Quel giorno, Matteo Formenti non era a bordo piscina, ma impegnato in un intervento tecnico richiesto dal suo superiore. Secondo quanto ricostruito dagli inquirenti, riportato anche da Repubblica, Formenti avrebbe dovuto ricevere un avviso di garanzia per omicidio colposo il lunedì successivo, insieme ad altri colleghi coinvolti nell’indagine. Ma quel lunedì, Matteo era scomparso.
Il suo corpo è stato ritrovato dopo pochi giorni, con un sacchetto di plastica avvolto sulla testa e le mani legate. Un gesto che, secondo le autorità, sarebbe stato volontario. Il senso di responsabilità, la pressione dell’accusa e il dolore per la morte di un bambino avrebbero spezzato l’equilibrio emotivo di Matteo, 37 anni, incapace di reggere il peso di ciò che era accaduto.
“Il senso di colpa per un errore che ha portato alla morte di un bambino può diventare un tormento profondo, toccando corde morali ed esistenziali difficili da sostenere”, ha spiegato lo psichiatra Claudio Mencacci, commentando la vicenda.

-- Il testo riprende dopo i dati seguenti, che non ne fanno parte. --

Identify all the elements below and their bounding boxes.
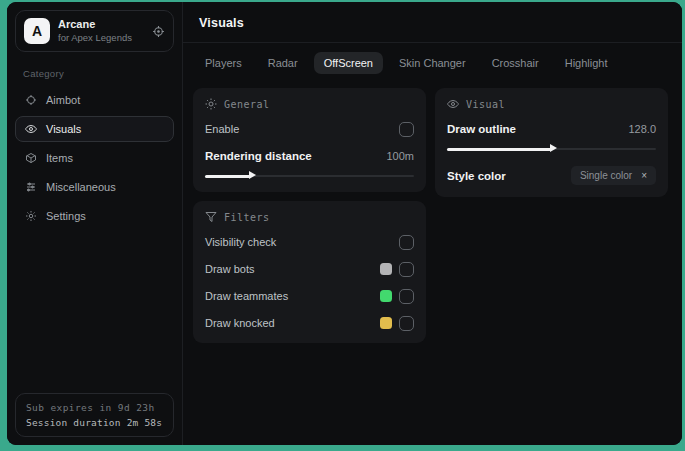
tab-bar: Players Radar OffScreen Skin Changer Cro…	[183, 43, 682, 78]
sidebar: A Arcane for Apex Legends Category Aimbo…	[7, 2, 183, 445]
main-content: Visuals Players Radar OffScreen Skin Cha…	[183, 2, 682, 445]
subscription-card: Sub expires in 9d 23h Session duration 2…	[15, 393, 174, 437]
panel-title: General	[224, 99, 270, 110]
sub-expiry-text: Sub expires in 9d 23h	[26, 402, 163, 413]
tab-offscreen[interactable]: OffScreen	[314, 52, 383, 74]
rendering-distance-label: Rendering distance	[205, 150, 312, 162]
slider-handle[interactable]	[550, 144, 557, 152]
draw-teammates-color-swatch[interactable]	[380, 290, 392, 302]
draw-knocked-label: Draw knocked	[205, 317, 275, 329]
app-subtitle: for Apex Legends	[58, 32, 144, 44]
tab-players[interactable]: Players	[195, 52, 252, 74]
panels-grid: General Enable Rendering distance 100m	[183, 78, 682, 353]
panel-visual: Visual Draw outline 128.0 Style color	[435, 88, 668, 197]
tab-crosshair[interactable]: Crosshair	[482, 52, 549, 74]
draw-bots-checkbox[interactable]	[399, 262, 414, 277]
panel-general: General Enable Rendering distance 100m	[193, 88, 426, 192]
panel-title: Visual	[466, 99, 505, 110]
style-color-row: Style color Single color ×	[447, 166, 656, 185]
brand-card: A Arcane for Apex Legends	[15, 10, 174, 52]
style-color-selected-value: Single color	[580, 170, 632, 181]
rendering-distance-value: 100m	[386, 150, 414, 162]
sidebar-item-label: Visuals	[46, 123, 81, 135]
eye-icon	[447, 98, 459, 110]
visibility-check-label: Visibility check	[205, 236, 276, 248]
enable-label: Enable	[205, 123, 239, 135]
eye-icon	[25, 123, 37, 135]
tab-radar[interactable]: Radar	[258, 52, 308, 74]
sidebar-item-label: Settings	[46, 210, 86, 222]
sidebar-item-aimbot[interactable]: Aimbot	[15, 87, 174, 113]
crosshair-target-icon[interactable]	[152, 25, 165, 38]
draw-bots-row: Draw bots	[205, 261, 414, 277]
panel-filters: Filters Visibility check Draw bots	[193, 201, 426, 343]
draw-bots-label: Draw bots	[205, 263, 255, 275]
rendering-distance-row: Rendering distance 100m	[205, 148, 414, 164]
sidebar-item-miscellaneous[interactable]: Miscellaneous	[15, 174, 174, 200]
draw-knocked-checkbox[interactable]	[399, 316, 414, 331]
draw-outline-value: 128.0	[628, 123, 656, 135]
draw-outline-row: Draw outline 128.0	[447, 121, 656, 137]
clear-selection-icon[interactable]: ×	[641, 170, 647, 181]
funnel-icon	[205, 211, 217, 223]
sidebar-item-visuals[interactable]: Visuals	[15, 116, 174, 142]
draw-knocked-row: Draw knocked	[205, 315, 414, 331]
enable-row: Enable	[205, 121, 414, 137]
tab-skin-changer[interactable]: Skin Changer	[389, 52, 476, 74]
app-title: Arcane	[58, 18, 144, 32]
draw-teammates-row: Draw teammates	[205, 288, 414, 304]
sidebar-item-label: Items	[46, 152, 73, 164]
sidebar-item-items[interactable]: Items	[15, 145, 174, 171]
style-color-label: Style color	[447, 170, 506, 182]
sliders-icon	[25, 181, 37, 193]
app-window: A Arcane for Apex Legends Category Aimbo…	[7, 2, 682, 445]
visibility-check-row: Visibility check	[205, 234, 414, 250]
draw-teammates-label: Draw teammates	[205, 290, 288, 302]
slider-handle[interactable]	[249, 171, 256, 179]
draw-outline-slider[interactable]	[447, 144, 656, 153]
sidebar-nav: Aimbot Visuals Items	[15, 87, 174, 229]
draw-teammates-checkbox[interactable]	[399, 289, 414, 304]
category-label: Category	[23, 68, 166, 79]
rendering-distance-slider[interactable]	[205, 171, 414, 180]
page-header: Visuals	[183, 2, 682, 43]
crosshair-icon	[25, 94, 37, 106]
tab-highlight[interactable]: Highlight	[555, 52, 618, 74]
visibility-check-checkbox[interactable]	[399, 235, 414, 250]
cube-icon	[25, 152, 37, 164]
style-color-select[interactable]: Single color ×	[571, 166, 656, 185]
page-title: Visuals	[199, 16, 666, 30]
panel-title: Filters	[224, 212, 270, 223]
sidebar-item-label: Aimbot	[46, 94, 80, 106]
sun-icon	[205, 98, 217, 110]
enable-checkbox[interactable]	[399, 122, 414, 137]
draw-knocked-color-swatch[interactable]	[380, 317, 392, 329]
draw-bots-color-swatch[interactable]	[380, 263, 392, 275]
sidebar-item-label: Miscellaneous	[46, 181, 116, 193]
session-duration-text: Session duration 2m 58s	[26, 417, 163, 428]
draw-outline-label: Draw outline	[447, 123, 516, 135]
sidebar-item-settings[interactable]: Settings	[15, 203, 174, 229]
app-logo: A	[24, 18, 50, 44]
gear-icon	[25, 210, 37, 222]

Dopo l’incidente, il telefono di Formenti era stato sequestrato e lui aveva comprato una nuova sim, mentre sui social cominciavano a circolare commenti e accuse generiche rivolte ai bagnini del parco. Parole che, anche se non indirizzate direttamente a lui, possono aver aggravato un dolore già insostenibile.

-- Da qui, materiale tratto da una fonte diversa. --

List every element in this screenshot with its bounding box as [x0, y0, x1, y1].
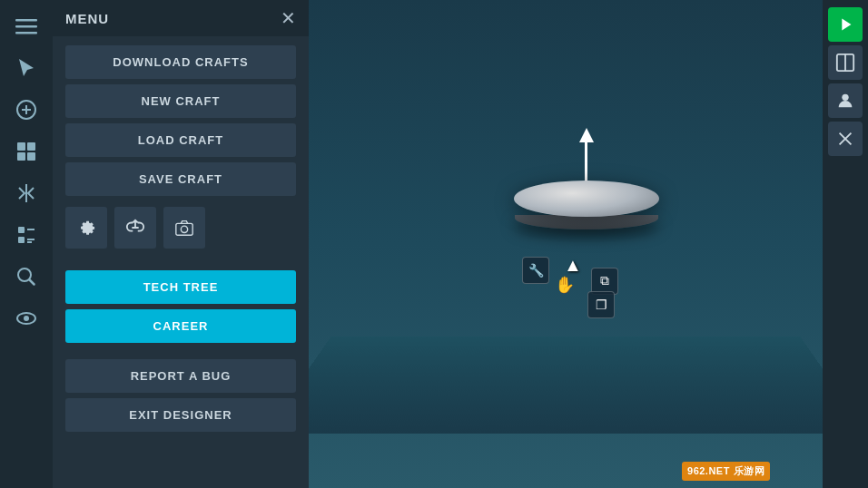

“Matteo soffriva, sì, per la morte di quel bambino”, ha raccontato la zia materna, “ma mai avremmo pensato che potesse arrivare a tanto”. Le parole della famiglia rivelano un senso di colpa che lo stava consumando ogni giorno, un dolore muto che si è trasformato in tragedia.
Mentre la Procura prosegue le indagini per chiarire ogni responsabilità su quanto accaduto quella mattina, resta un dolore che accomuna due famiglie spezzate: una distrutta dalla perdita di un figlio, l’altra segnata da una morte che, forse, si sarebbe potuta evitare se solo ci fosse stato più ascolto, meno giudizi e maggiore attenzione verso chi vive un confine fragile tra colpa e sofferenza.